Now, there are two things to note sharply here in order to keep the poise, to get things straight and clear. And they are two common things, well understood and emphasized in the pages of this book.

The first, and less thing is this, that any break with God takes one away from the protection of His presence, and so automatically exposes him to whatever conditions surround him.

The natural thing is keeping in touch with God. His mere presence, in unbroken touch, is a continual protection from ills that surround us. His touch upon us, it is this that keeps our bodies strong, and functioning naturally and vigorously.

This teaching is like an ever-present undertone through the older pages of the Book. It was true from Eden on before the main story of the Book was lived out and written down. It is true today. This is the continual background of all the Old Testament teaching about bodily conditions.

One simple illustration may help. But it is merely one bit from a flood of passages. It is given because it is a picture, pictured teaching. It is an open window into the whole house of the Book.

It is the graphically told story of the unnamed prophet in the First Book of Kings (1Ki_13:1-34). He had been sent to King Jeroboam, in a very critical time, with a message, and with detailed instructions as to his own conduct. Clearly his own conduct in the particulars named was to be an acted-out bit of the message.

Another prophet, clearly merely a professional prophet, jealously deceived the man with God's message, who accordingly disobeyed God's explicit instructions. Then the unnamed prophet returning home, by the way he was distinctly bidden by God not to take, is slain by a lion.

The whole story is dramatically told in much detail of an intensely interesting sort.

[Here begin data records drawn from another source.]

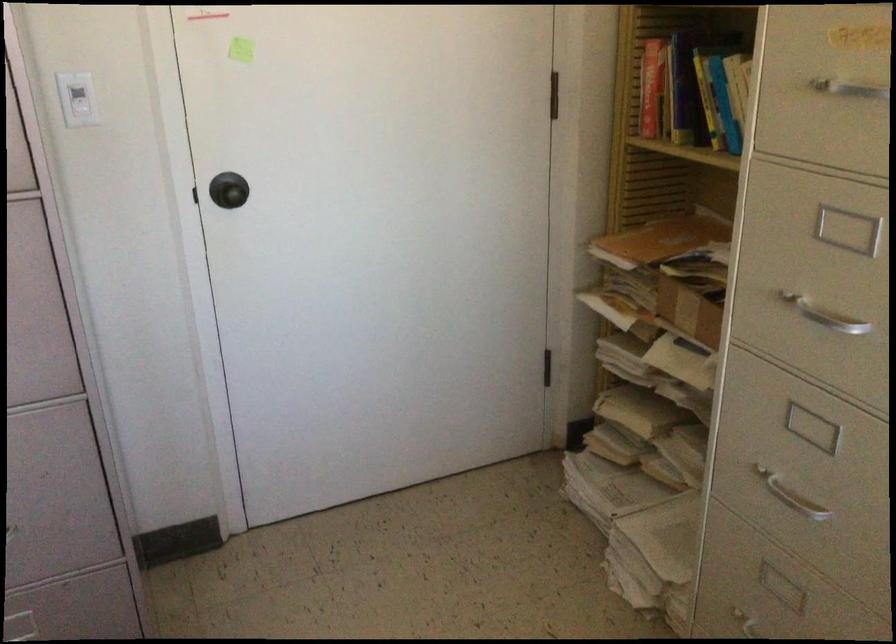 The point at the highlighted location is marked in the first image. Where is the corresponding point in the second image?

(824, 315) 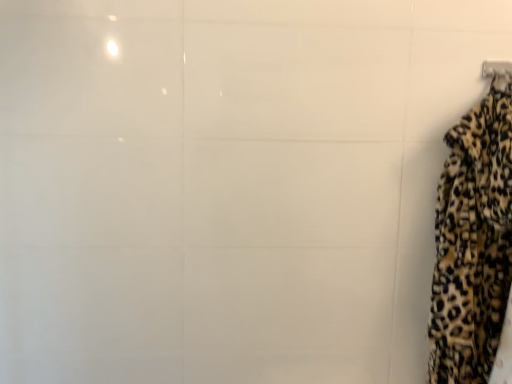 Question: Relative to metallic silver hanger at upper right, is leopard print fabric at right in front or behind?

Choices:
 (A) front
 (B) behind

Answer: (A)

Question: Based on their sizes in the image, would you say leopard print fabric at right is bigger or smaller than metallic silver hanger at upper right?

Choices:
 (A) small
 (B) big

Answer: (B)

Question: Considering the positions of point (501, 125) and point (482, 74), is point (501, 125) closer or farther from the camera than point (482, 74)?

Choices:
 (A) closer
 (B) farther

Answer: (A)

Question: In terms of height, does metallic silver hanger at upper right look taller or shorter compared to leopard print fabric at right?

Choices:
 (A) short
 (B) tall

Answer: (A)

Question: Is metallic silver hanger at upper right inside or outside of leopard print fabric at right?

Choices:
 (A) outside
 (B) inside

Answer: (B)

Question: Is metallic silver hanger at upper right in front of or behind leopard print fabric at right in the image?

Choices:
 (A) front
 (B) behind

Answer: (B)

Question: Considering the positions of point (500, 66) and point (468, 354), is point (500, 66) closer or farther from the camera than point (468, 354)?

Choices:
 (A) closer
 (B) farther

Answer: (B) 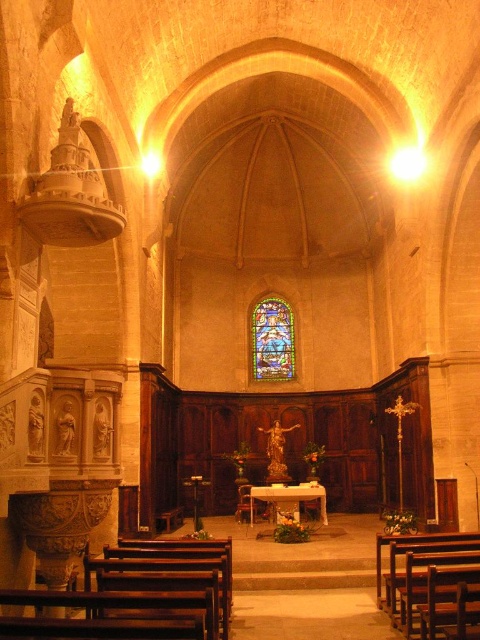 Who is more distant from viewer, (252, 326) or (288, 488)?

The point (252, 326) is more distant.

Consider the image. Is stained glass window at center shorter than white marble altar at center?

Incorrect, stained glass window at center's height does not fall short of white marble altar at center's.

Identify the location of stained glass window at center. (272, 340).

Locate an element on the screen. stained glass window at center is located at coordinates (272, 340). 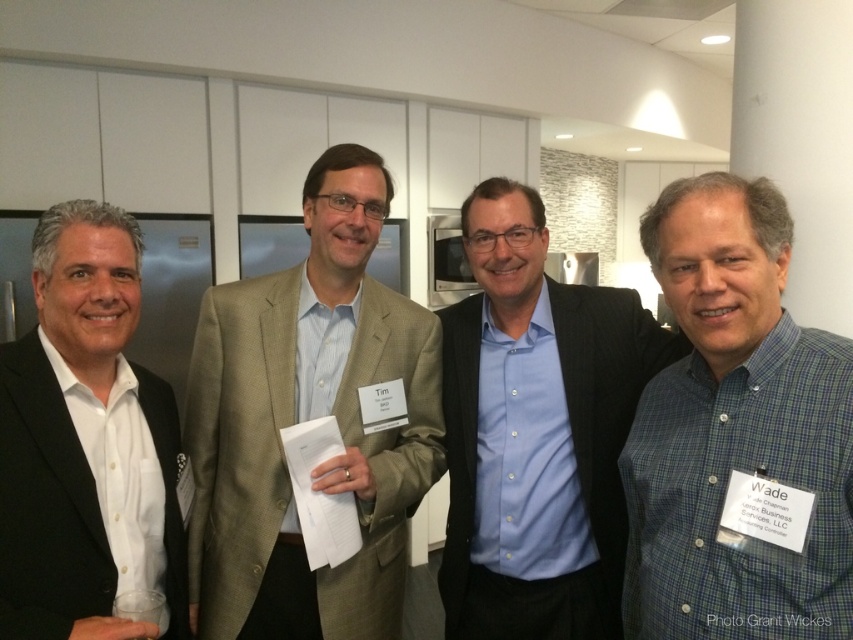 Is point (524, 305) positioned in front of point (36, 467)?

No.

Does blue button-down shirt at center lie in front of black matte suit at left?

No, it is not.

Image resolution: width=853 pixels, height=640 pixels. Find the location of `blue button-down shirt at center`. blue button-down shirt at center is located at coordinates (537, 433).

Is blue plaid shirt at center further to camera compared to blue button-down shirt at center?

No, it is not.

Is point (669, 221) positioned before point (547, 429)?

Yes.

Locate an element on the screen. This screenshot has width=853, height=640. blue plaid shirt at center is located at coordinates (737, 435).

Is blue plaid shirt at center closer to the viewer compared to light brown textured suit at center?

Yes, it is.

Between point (767, 301) and point (221, 352), which one is positioned in front?

Point (767, 301)

You are a GUI agent. You are given a task and a screenshot of the screen. Output one action in this format:
    pyautogui.click(x=<x>, y=<y>)
    Task: Click on the blue plaid shirt at center
    
    Given the screenshot: What is the action you would take?
    pyautogui.click(x=737, y=435) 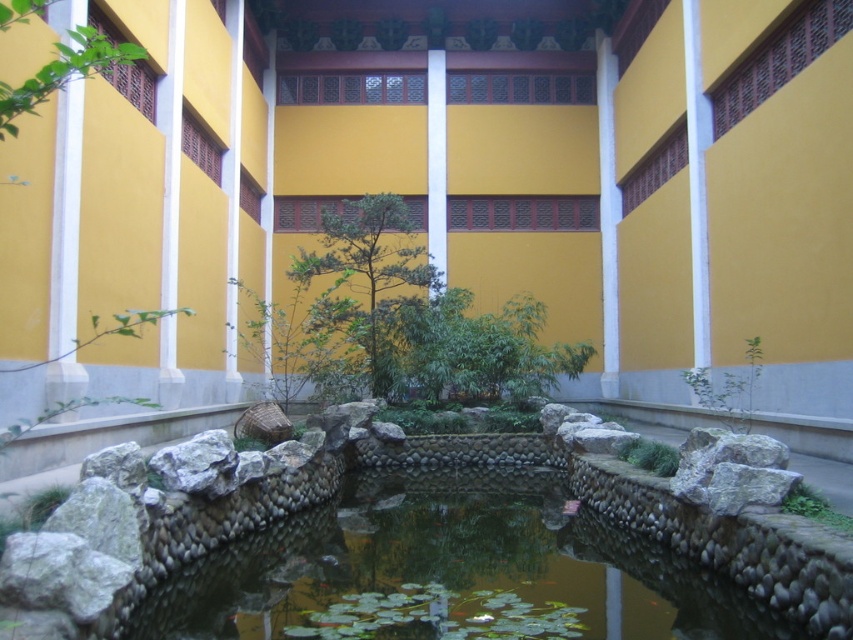 Question: Which object is positioned closest to the green matte tree at center?

Choices:
 (A) clear stone water at center
 (B) green leafy tree at upper left

Answer: (A)

Question: Does green matte tree at center have a greater width compared to green leafy tree at upper left?

Choices:
 (A) yes
 (B) no

Answer: (A)

Question: Can you confirm if green matte tree at center is smaller than green leafy tree at upper left?

Choices:
 (A) yes
 (B) no

Answer: (B)

Question: Which object appears farthest from the camera in this image?

Choices:
 (A) clear stone water at center
 (B) green matte tree at center

Answer: (B)

Question: Can you confirm if green matte tree at center is positioned to the right of green leafy tree at upper left?

Choices:
 (A) yes
 (B) no

Answer: (B)

Question: Estimate the real-world distances between objects in this image. Which object is closer to the green leafy tree at upper left?

Choices:
 (A) clear stone water at center
 (B) green matte tree at center

Answer: (A) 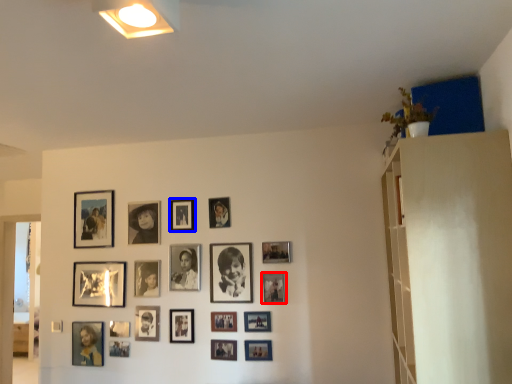 Question: Which object is further to the camera taking this photo, picture frame (highlighted by a red box) or picture frame (highlighted by a blue box)?

Choices:
 (A) picture frame
 (B) picture frame

Answer: (B) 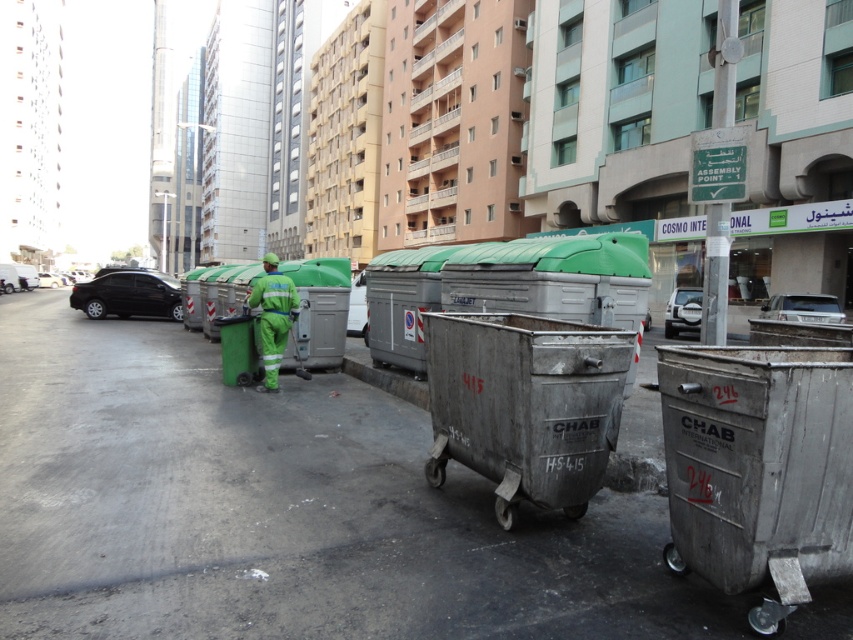 Question: Is metallic pavement at center thinner than metallic gray recycling bin at center?

Choices:
 (A) yes
 (B) no

Answer: (B)

Question: Does metallic pavement at center have a lesser width compared to green plastic garbage at center?

Choices:
 (A) yes
 (B) no

Answer: (B)

Question: Which of the following is the closest to the observer?

Choices:
 (A) green plastic garbage at center
 (B) metallic gray recycling bin at center
 (C) gray metallic trash can at right

Answer: (C)

Question: Which of the following is the farthest from the observer?

Choices:
 (A) (572, 348)
 (B) (341, 300)
 (C) (660, 371)

Answer: (B)

Question: Does gray metallic trash can at right have a larger size compared to green plastic garbage at center?

Choices:
 (A) no
 (B) yes

Answer: (B)

Question: Among these points, which one is farthest from the camera?

Choices:
 (A) (206, 356)
 (B) (287, 356)
 (C) (827, 579)

Answer: (A) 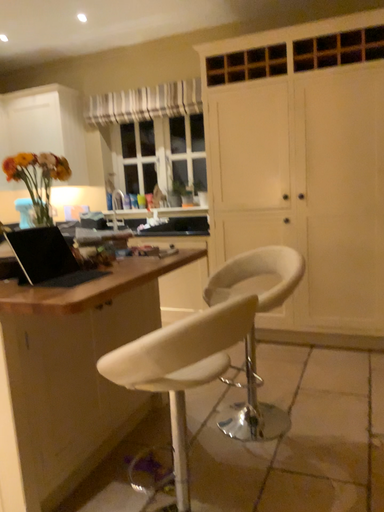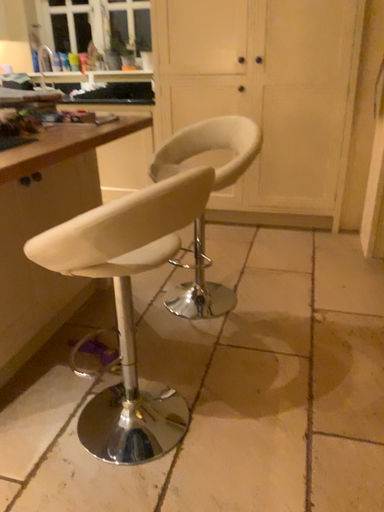 Question: Which way did the camera rotate in the video?

Choices:
 (A) rotated right
 (B) rotated left

Answer: (A)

And is evidently told fully for the teaching it contains. For the whole nation knew the story by the universal grape-vine means of communication, and discussed it from door to door.

And the bit of teaching that belongs in just now is simply this: this unnamed prophet, in disobeying God's implicit directions, had gone out of the protected zone.

In touch with God he was in the protected zone. No evil could befall him in the simple path of obedience. He was protected. When he went out of that path he was exposed to the dangers always there.

The true natural human life is meant to be lived in simple touch of heart and life with God. Anything else is abnormal, unnatural. When in touch one is constantly protected and preserved and strengthened, in body and circumstance and life.

Break with God, either partial or full, exposes one to whatever there is of evil, and to the Evil One. And, it is an unhappy common place that so many Christians, confessedly, do not live in that full simple intelligent touch with Christ in all their affairs.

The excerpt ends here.